Task details
In the entries below, find the line with "The width and height of the screenshot is (1140, 1902)." and print exactly every line from there up to and including the line with "The height and width of the screenshot is (1085, 1568).", with no other lines.

Provided information
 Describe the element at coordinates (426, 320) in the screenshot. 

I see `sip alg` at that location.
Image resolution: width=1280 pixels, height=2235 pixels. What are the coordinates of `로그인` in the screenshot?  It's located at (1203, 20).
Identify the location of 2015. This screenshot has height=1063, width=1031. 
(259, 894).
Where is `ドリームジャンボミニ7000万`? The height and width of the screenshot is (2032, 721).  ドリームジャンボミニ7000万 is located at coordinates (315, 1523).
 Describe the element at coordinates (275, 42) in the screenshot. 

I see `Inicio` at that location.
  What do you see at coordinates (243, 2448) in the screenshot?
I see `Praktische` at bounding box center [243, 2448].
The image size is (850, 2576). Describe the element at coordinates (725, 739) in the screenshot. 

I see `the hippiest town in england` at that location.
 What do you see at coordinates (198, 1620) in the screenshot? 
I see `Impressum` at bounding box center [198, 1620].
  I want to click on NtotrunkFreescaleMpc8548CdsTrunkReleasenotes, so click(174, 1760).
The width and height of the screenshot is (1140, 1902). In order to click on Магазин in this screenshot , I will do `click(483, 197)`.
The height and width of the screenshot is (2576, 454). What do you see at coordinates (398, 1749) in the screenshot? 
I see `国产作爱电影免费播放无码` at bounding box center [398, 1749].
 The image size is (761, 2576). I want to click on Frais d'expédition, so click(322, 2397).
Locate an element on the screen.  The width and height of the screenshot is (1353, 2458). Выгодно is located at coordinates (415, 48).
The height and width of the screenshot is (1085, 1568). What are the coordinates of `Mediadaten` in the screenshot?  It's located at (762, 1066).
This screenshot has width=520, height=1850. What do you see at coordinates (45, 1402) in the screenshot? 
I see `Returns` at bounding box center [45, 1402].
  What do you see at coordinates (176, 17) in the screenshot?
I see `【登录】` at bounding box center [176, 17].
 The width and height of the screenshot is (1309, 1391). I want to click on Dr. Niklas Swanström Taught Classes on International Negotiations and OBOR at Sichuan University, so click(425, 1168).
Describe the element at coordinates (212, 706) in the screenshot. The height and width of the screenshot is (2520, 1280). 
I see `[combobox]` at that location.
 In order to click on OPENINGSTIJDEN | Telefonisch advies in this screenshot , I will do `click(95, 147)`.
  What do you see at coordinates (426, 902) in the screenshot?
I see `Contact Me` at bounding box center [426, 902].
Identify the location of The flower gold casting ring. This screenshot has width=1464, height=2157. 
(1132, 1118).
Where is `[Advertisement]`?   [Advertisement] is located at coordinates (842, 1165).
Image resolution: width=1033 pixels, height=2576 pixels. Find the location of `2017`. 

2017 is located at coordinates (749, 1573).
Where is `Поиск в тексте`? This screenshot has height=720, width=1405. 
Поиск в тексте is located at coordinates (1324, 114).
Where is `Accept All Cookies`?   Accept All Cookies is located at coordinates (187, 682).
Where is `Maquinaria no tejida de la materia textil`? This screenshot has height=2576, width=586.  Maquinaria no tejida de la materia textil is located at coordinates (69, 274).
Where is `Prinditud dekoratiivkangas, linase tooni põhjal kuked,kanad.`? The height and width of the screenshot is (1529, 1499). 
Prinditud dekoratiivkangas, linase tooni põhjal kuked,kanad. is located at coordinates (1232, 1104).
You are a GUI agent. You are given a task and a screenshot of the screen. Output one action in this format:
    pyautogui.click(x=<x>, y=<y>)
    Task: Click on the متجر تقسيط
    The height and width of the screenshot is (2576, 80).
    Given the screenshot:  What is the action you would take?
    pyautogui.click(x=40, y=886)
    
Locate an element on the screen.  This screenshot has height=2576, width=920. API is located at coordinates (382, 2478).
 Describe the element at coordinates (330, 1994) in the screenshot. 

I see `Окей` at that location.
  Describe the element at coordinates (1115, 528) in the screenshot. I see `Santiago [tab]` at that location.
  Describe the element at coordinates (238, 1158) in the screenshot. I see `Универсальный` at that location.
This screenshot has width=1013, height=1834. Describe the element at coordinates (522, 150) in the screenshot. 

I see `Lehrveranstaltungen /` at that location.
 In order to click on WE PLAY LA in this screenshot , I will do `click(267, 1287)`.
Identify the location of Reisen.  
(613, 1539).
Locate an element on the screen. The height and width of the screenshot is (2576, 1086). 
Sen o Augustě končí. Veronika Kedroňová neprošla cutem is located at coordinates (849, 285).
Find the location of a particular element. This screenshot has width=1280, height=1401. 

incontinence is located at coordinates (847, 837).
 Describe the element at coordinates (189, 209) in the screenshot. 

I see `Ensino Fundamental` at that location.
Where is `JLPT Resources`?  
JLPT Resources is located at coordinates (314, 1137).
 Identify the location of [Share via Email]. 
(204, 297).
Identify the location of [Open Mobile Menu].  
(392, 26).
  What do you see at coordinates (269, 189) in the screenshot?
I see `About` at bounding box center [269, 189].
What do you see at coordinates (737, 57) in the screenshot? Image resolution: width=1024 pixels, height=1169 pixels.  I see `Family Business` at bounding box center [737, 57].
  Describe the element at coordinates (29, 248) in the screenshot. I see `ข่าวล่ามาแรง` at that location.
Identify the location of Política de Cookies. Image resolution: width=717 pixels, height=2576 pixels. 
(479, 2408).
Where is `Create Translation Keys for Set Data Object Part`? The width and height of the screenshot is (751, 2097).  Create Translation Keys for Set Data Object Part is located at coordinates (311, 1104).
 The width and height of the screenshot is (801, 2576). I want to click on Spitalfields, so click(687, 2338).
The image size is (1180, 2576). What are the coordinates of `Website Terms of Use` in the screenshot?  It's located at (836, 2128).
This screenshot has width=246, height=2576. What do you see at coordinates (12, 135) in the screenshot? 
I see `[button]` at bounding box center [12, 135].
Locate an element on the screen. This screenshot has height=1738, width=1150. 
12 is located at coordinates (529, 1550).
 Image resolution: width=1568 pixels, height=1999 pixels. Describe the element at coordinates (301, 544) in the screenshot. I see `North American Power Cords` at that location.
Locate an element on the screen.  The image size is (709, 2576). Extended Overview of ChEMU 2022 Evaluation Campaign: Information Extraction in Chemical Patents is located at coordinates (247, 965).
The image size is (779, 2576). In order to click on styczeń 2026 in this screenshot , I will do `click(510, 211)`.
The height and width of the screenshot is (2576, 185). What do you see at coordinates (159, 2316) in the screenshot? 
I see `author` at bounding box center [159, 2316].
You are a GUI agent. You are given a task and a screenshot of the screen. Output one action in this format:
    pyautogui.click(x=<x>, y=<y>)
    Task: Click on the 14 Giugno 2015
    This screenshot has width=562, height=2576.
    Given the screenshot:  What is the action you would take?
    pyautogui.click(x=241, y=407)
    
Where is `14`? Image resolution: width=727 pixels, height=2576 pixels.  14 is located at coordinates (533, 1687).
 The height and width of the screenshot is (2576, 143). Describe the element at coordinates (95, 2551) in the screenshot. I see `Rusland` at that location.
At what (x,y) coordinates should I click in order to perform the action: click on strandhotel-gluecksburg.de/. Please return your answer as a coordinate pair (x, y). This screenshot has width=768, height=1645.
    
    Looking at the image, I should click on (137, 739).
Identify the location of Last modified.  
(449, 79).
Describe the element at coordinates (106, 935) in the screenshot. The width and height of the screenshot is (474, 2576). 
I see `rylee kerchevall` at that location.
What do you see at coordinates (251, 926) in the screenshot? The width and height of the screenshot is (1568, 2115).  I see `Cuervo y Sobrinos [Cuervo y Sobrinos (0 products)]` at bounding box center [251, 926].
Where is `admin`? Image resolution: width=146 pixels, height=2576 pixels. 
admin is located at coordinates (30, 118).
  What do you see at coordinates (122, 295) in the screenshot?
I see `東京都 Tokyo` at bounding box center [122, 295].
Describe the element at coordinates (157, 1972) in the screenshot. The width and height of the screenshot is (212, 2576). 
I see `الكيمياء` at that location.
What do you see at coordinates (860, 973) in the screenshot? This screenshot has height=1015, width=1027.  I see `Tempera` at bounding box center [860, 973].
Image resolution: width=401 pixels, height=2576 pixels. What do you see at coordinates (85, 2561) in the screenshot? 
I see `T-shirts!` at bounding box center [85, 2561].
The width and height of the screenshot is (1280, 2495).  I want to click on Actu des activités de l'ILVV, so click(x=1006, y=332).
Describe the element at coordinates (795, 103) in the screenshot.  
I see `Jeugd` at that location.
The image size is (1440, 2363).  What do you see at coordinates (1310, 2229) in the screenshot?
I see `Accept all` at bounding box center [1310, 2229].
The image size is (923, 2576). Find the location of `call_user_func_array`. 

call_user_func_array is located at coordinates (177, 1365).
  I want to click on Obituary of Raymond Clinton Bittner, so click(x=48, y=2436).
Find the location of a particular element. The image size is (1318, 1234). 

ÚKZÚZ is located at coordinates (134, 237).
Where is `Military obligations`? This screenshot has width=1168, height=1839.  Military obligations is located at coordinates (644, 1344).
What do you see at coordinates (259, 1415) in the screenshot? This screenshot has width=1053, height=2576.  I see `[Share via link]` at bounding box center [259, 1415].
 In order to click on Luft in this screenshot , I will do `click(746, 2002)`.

Response
The width and height of the screenshot is (1140, 1902). In order to click on Магазин in this screenshot , I will do `click(483, 197)`.
The height and width of the screenshot is (2576, 454). What do you see at coordinates (398, 1749) in the screenshot? 
I see `国产作爱电影免费播放无码` at bounding box center [398, 1749].
 The image size is (761, 2576). I want to click on Frais d'expédition, so click(322, 2397).
Locate an element on the screen.  The width and height of the screenshot is (1353, 2458). Выгодно is located at coordinates (415, 48).
The height and width of the screenshot is (1085, 1568). What are the coordinates of `Mediadaten` in the screenshot?  It's located at (762, 1066).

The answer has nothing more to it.